• Exercise instructions
Each record is to be given again precisely as written.

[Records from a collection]
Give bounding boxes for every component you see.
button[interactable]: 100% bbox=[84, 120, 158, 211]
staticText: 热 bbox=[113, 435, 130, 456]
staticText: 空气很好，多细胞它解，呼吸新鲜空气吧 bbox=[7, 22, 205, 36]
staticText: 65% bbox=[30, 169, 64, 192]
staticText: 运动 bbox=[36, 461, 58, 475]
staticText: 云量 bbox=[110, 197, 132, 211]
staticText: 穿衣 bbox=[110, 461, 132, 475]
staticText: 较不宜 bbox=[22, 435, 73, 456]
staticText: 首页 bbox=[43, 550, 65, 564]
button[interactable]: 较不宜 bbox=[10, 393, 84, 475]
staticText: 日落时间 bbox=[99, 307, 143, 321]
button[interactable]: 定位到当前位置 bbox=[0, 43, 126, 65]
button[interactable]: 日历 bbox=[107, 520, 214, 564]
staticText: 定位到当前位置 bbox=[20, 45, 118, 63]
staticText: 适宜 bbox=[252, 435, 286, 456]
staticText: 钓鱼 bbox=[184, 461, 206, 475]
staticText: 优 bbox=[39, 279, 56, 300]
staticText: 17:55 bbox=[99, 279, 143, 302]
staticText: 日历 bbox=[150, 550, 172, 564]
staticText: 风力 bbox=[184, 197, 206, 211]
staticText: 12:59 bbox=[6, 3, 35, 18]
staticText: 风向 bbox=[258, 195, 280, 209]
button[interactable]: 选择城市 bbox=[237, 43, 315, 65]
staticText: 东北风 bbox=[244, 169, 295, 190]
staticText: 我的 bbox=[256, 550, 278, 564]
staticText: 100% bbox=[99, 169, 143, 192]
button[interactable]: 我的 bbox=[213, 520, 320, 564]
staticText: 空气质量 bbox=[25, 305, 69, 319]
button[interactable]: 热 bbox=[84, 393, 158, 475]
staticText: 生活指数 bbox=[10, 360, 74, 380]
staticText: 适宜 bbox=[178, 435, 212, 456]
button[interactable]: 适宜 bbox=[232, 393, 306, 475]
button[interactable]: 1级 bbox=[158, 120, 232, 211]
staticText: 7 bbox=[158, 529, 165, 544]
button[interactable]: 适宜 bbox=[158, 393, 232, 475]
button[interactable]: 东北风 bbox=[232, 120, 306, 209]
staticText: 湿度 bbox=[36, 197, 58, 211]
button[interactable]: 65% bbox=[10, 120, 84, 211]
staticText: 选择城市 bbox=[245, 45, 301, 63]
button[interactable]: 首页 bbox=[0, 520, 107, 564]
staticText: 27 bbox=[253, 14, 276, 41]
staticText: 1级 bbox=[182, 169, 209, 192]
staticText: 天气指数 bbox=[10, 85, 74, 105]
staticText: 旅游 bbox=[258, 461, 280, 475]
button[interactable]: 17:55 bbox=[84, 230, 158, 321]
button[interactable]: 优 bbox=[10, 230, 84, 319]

• Completed exercise
Give bounding boxes for every component you see.
button[interactable]: 100% bbox=[84, 120, 158, 211]
staticText: 热 bbox=[113, 435, 130, 456]
staticText: 空气很好，多细胞它解，呼吸新鲜空气吧 bbox=[7, 22, 205, 36]
staticText: 65% bbox=[30, 169, 64, 192]
staticText: 运动 bbox=[36, 461, 58, 475]
staticText: 云量 bbox=[110, 197, 132, 211]
staticText: 穿衣 bbox=[110, 461, 132, 475]
staticText: 较不宜 bbox=[22, 435, 73, 456]
staticText: 首页 bbox=[43, 550, 65, 564]
button[interactable]: 较不宜 bbox=[10, 393, 84, 475]
staticText: 日落时间 bbox=[99, 307, 143, 321]
button[interactable]: 定位到当前位置 bbox=[0, 43, 126, 65]
button[interactable]: 日历 bbox=[107, 520, 214, 564]
staticText: 定位到当前位置 bbox=[20, 45, 118, 63]
staticText: 适宜 bbox=[252, 435, 286, 456]
staticText: 钓鱼 bbox=[184, 461, 206, 475]
staticText: 优 bbox=[39, 279, 56, 300]
staticText: 17:55 bbox=[99, 279, 143, 302]
staticText: 日历 bbox=[150, 550, 172, 564]
staticText: 风力 bbox=[184, 197, 206, 211]
staticText: 12:59 bbox=[6, 3, 35, 18]
staticText: 风向 bbox=[258, 195, 280, 209]
button[interactable]: 选择城市 bbox=[237, 43, 315, 65]
staticText: 东北风 bbox=[244, 169, 295, 190]
staticText: 我的 bbox=[256, 550, 278, 564]
staticText: 100% bbox=[99, 169, 143, 192]
button[interactable]: 我的 bbox=[213, 520, 320, 564]
staticText: 空气质量 bbox=[25, 305, 69, 319]
button[interactable]: 热 bbox=[84, 393, 158, 475]
staticText: 生活指数 bbox=[10, 360, 74, 380]
staticText: 适宜 bbox=[178, 435, 212, 456]
button[interactable]: 适宜 bbox=[232, 393, 306, 475]
button[interactable]: 1级 bbox=[158, 120, 232, 211]
staticText: 7 bbox=[158, 529, 165, 544]
button[interactable]: 适宜 bbox=[158, 393, 232, 475]
button[interactable]: 东北风 bbox=[232, 120, 306, 209]
staticText: 湿度 bbox=[36, 197, 58, 211]
button[interactable]: 65% bbox=[10, 120, 84, 211]
staticText: 选择城市 bbox=[245, 45, 301, 63]
button[interactable]: 首页 bbox=[0, 520, 107, 564]
staticText: 27 bbox=[253, 14, 276, 41]
staticText: 1级 bbox=[182, 169, 209, 192]
staticText: 天气指数 bbox=[10, 85, 74, 105]
staticText: 旅游 bbox=[258, 461, 280, 475]
button[interactable]: 17:55 bbox=[84, 230, 158, 321]
button[interactable]: 优 bbox=[10, 230, 84, 319]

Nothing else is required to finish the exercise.